自転車で鉄輪温泉の方へ向かう。甘味茶屋で名物のとり天やだんご汁、やせうまのセットを食べる。確かにとり天は、知っている食材のみで構成されているのに、おいしい。離乳食ばかり食べてきた子供が初めてダブルチーズバーガーを食べたときの感情はこんな感じだろう。とり天がダブルチーズバーガーのような味だとか、とり天のおいしさがダブルチーズバーガーと同じくらいだとかと言っているのではない。
時間許す限り、地獄をめぐる。空間的にも離れておりしかたがないのだろうが、7つの地獄は統一された観光地としてのパッケージングが曖昧で、誰もが戸惑いながら巡っている様子がグループ客の会話から窺える。「それぞれの地獄って別のとこが運営してんの?」「かまど地獄と白池地獄って何が違うの?」と。そして、「まあ結局、海地獄さえ行けばいいんでしょ」と同じような会話をあちこちで耳にする。地獄めぐり観光化の歴史から見ても、おそらくそれは間違っていないのだろう。血の池地獄と龍巻地獄以外には足を運ぶことができる。🐊
竹田
豊後竹田駅はホームから大きな滝が見える。きれい。夜にはライトアップされている。
岡城跡へ向かう。この荒れ果てた山城跡で遊んだ印象から瀧廉太郎が「荒城の月」を作曲したことで有名である。観覧券発売所で100名城スタンプを押す。基本的に城は旅行ルートのチェックポイント的機能のために用いているのみで特に思い入れがないのだが、この場所は掛け値なしに美しいと感じる。説明するのが面倒なので、君自身の目で確かめてくれ。阿蘇溶結凝灰岩、石垣、大野川、稲葉川、阿蘇山、くじゅう連山、混合林。天守なんてなくてかまわない 大事なことはそんなんじゃない。
二の丸にある瀧廉太郎像は小学校の同窓であり彫刻家の朝倉文夫による作品である。銅像裏面の刻文も美しい。
滝君とは竹田高等小学校の同窓であった。
君は十五才自分は十一才、この二つの教室は丁度
向かい合っていたので僅かに一年間ではあったが印象は割合に深い、志かしそれから君の亡くなるまでの十年間はほとんど何も思い出せないのに十一歳の印象を土台にして君の像を作ろうというのである。多少の不安を抱かぬでもなかったが、製作に着手してみると印象はだんだん冴えてきて古い記憶は再び新しくなり、追憶は次から次へと蘇る、学校の式場でオルガンの弾奏を許されていたのも君、裏山で尺八を吹いて全校の生徒を感激させたのも君、それは稲葉川の川瀬に和した忘れることのできない韻律であった。そして八年後には一世を画した名曲「四季」「箱根の山」「荒城の月」に不朽の名を留めたことなど、美しい思い出の中に楽しく仕事を終わつた。
大分
大分で下車し、府内城へ寄る。こちらは岡城と対照的な平城であるが、岡城と同様にほとんどの建造物が失われている。大手門下にご自由にどうぞスタイルで100名城スタンプが設置されており、24/7で押すことができる。
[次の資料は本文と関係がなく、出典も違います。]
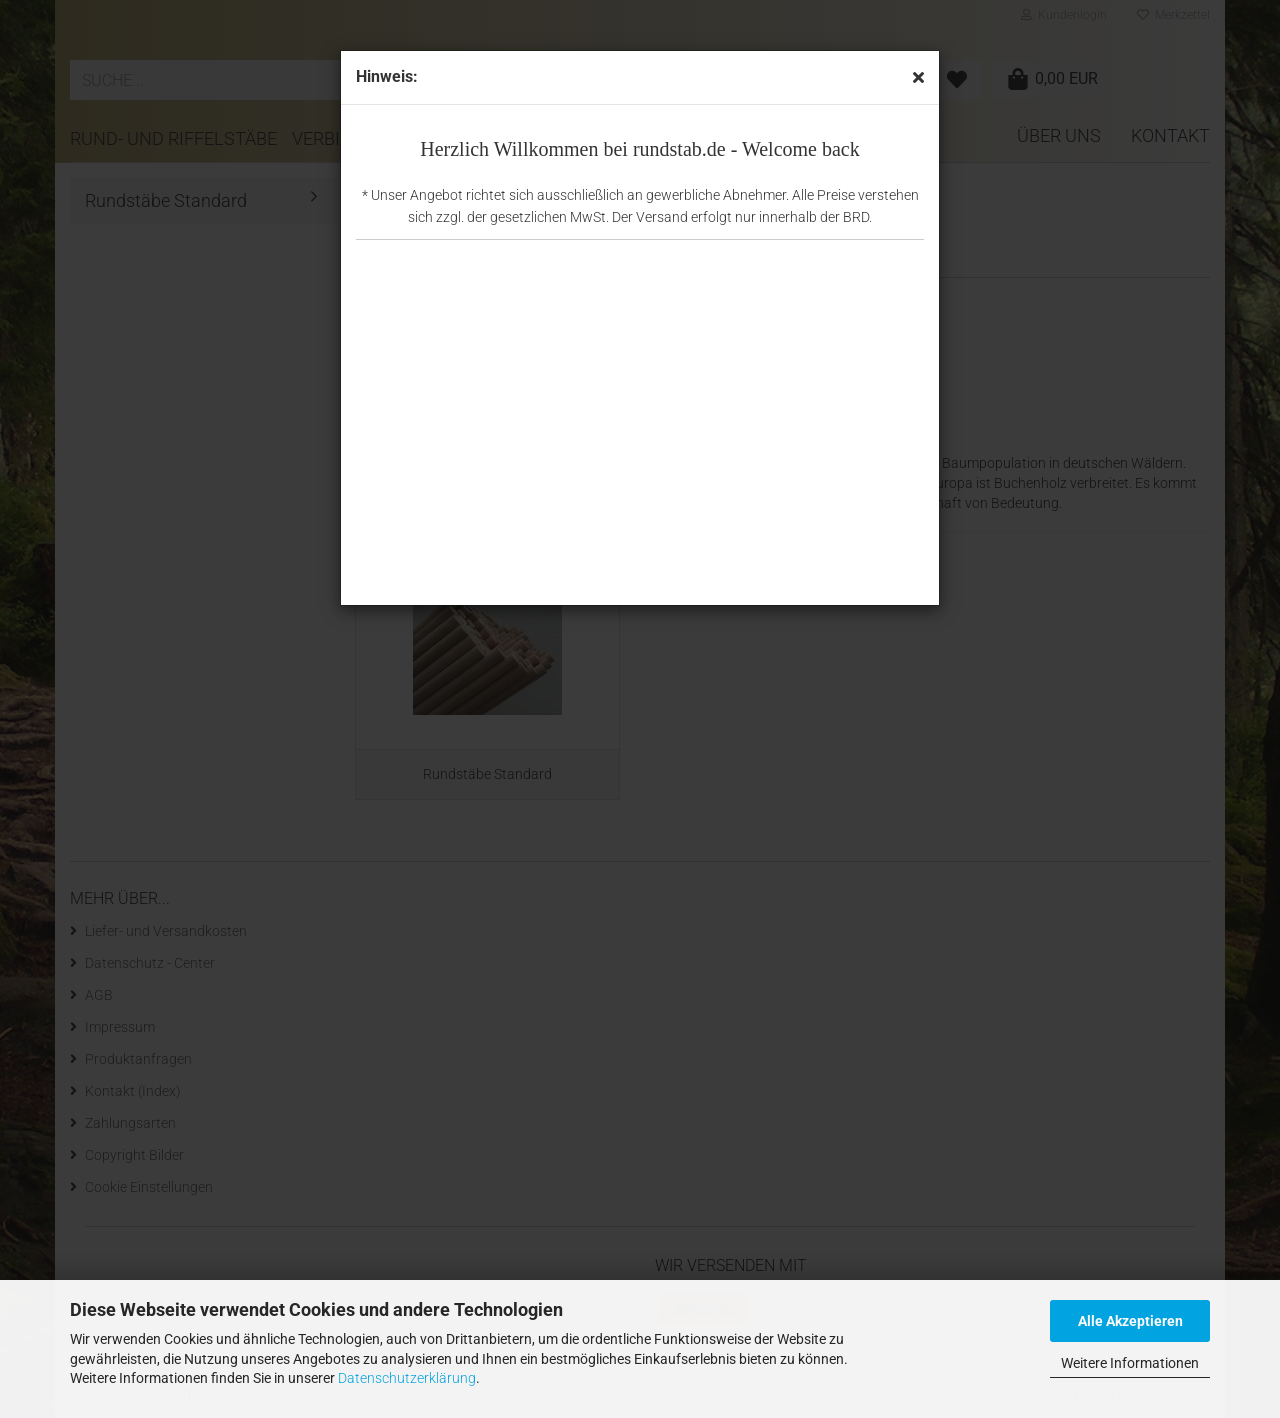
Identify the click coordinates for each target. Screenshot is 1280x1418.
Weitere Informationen (1130, 1363)
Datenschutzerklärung (407, 1378)
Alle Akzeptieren (1130, 1321)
府内温泉で入浴する。ぬる湯とあつ湯、サウナ、水風呂。サウナのテレビはプロフェッショナル 仕事の流儀 橋本環奈スペシャル。
佐伯
小倉駅と鹿児島駅を結ぶJR日豊本線のうち、大分と宮崎の県境をまたぐ佐伯~延岡間は普通列車の運行本数が極めて少なく、上下合わせて3本のみである。この区間は通称「宗太郎越え」と呼ばれる。下りは佐伯駅6時18分発が延岡駅まで行ける最終の普通列車であるため、この区間を特急に乗らずに移動するためには佐伯駅周辺に宿泊する以外の現実的な選択肢が存在しない。よって、この区間を特急に乗らずに移動するために佐伯駅周辺に宿泊する。
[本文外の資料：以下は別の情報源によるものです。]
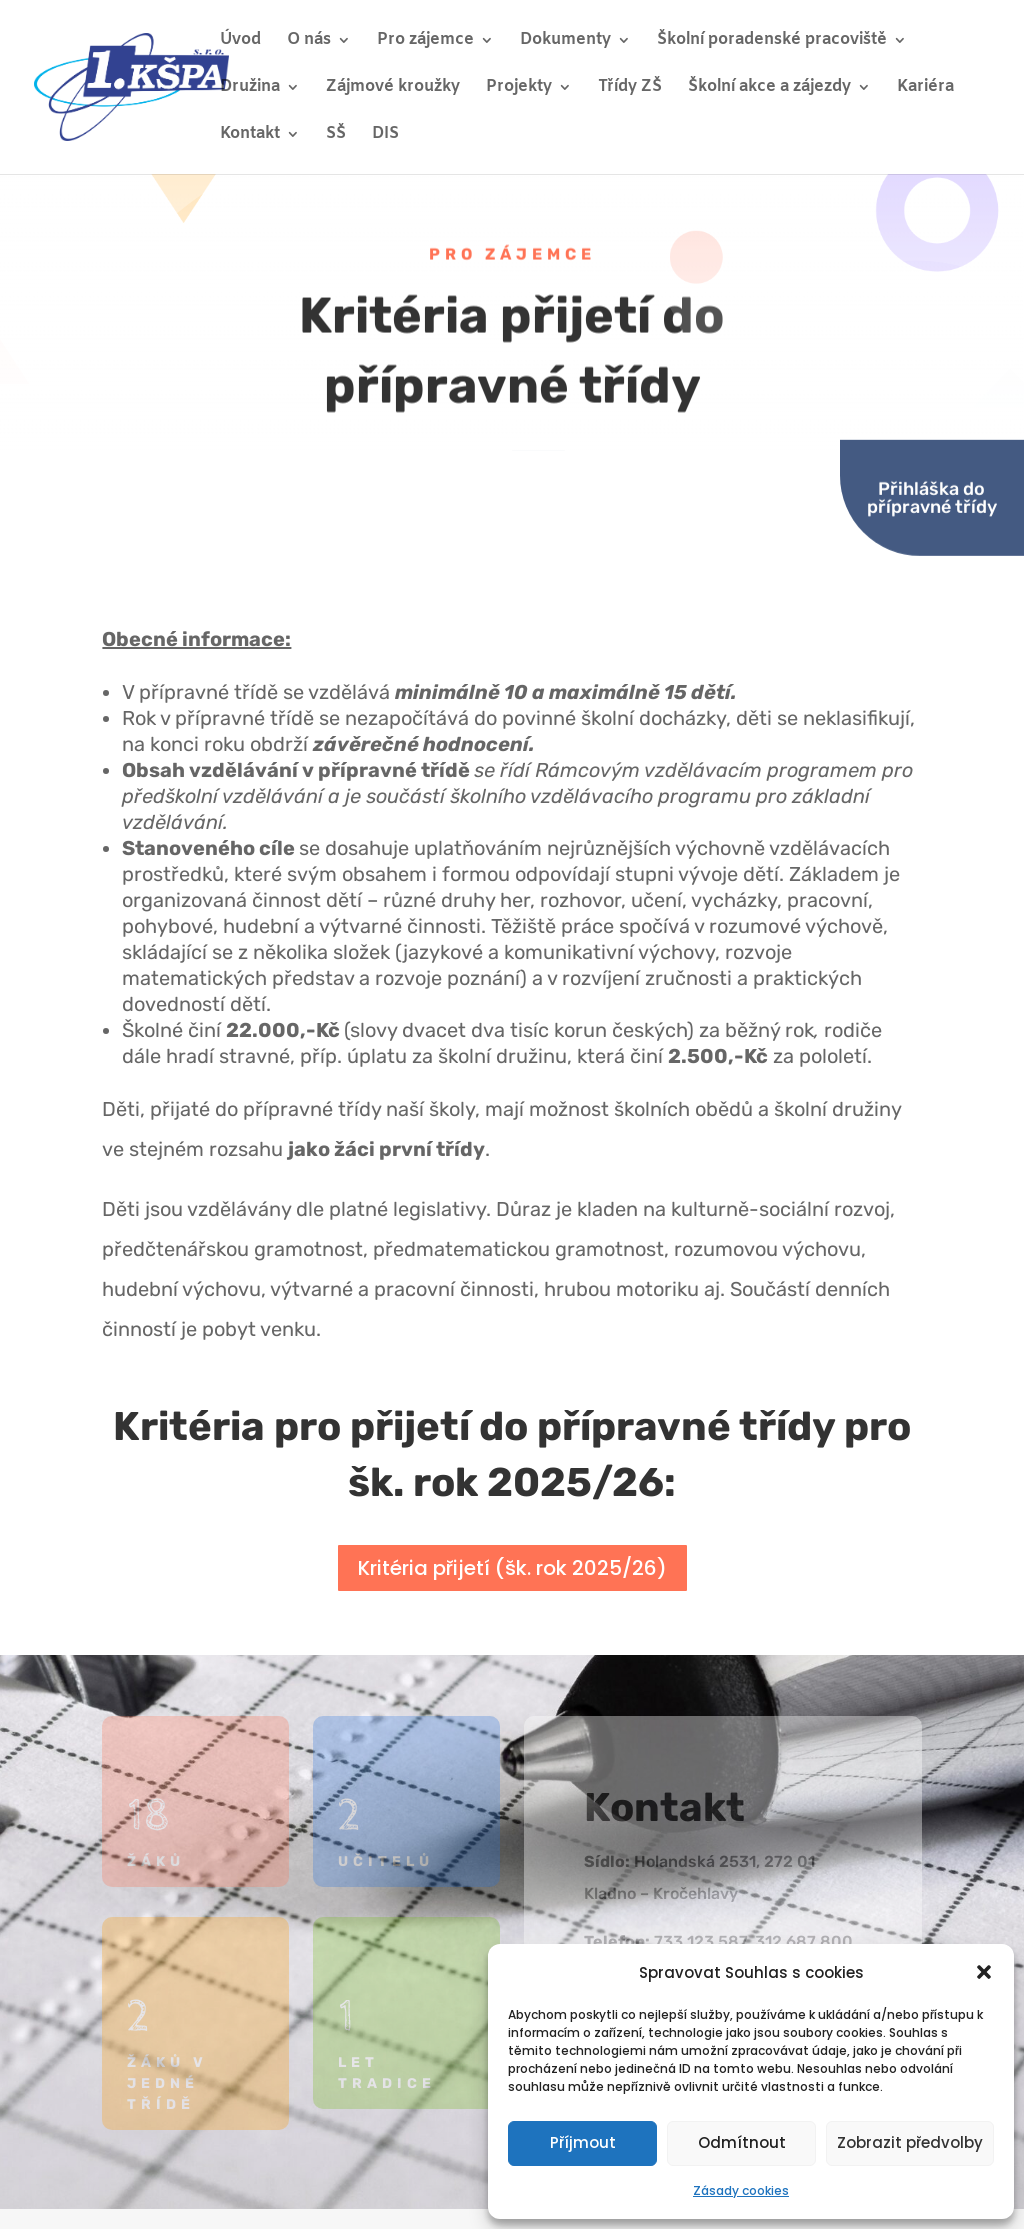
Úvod (240, 41)
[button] (984, 1972)
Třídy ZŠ (630, 88)
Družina (250, 88)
スーパーマーケットで「迎春 佐賀牛の牛肉そば」、「幻の赤しそ寿司」、「兵六餅」と「パイナップルアメ」(「パインアメ」ではない)を購入し、ビジネスホテル清風荘へ向かう。部屋にはこたつが設置されている。「友達の家に泊まりに来た感覚でごゆっくりお寛ぎくださいませ」とのことである。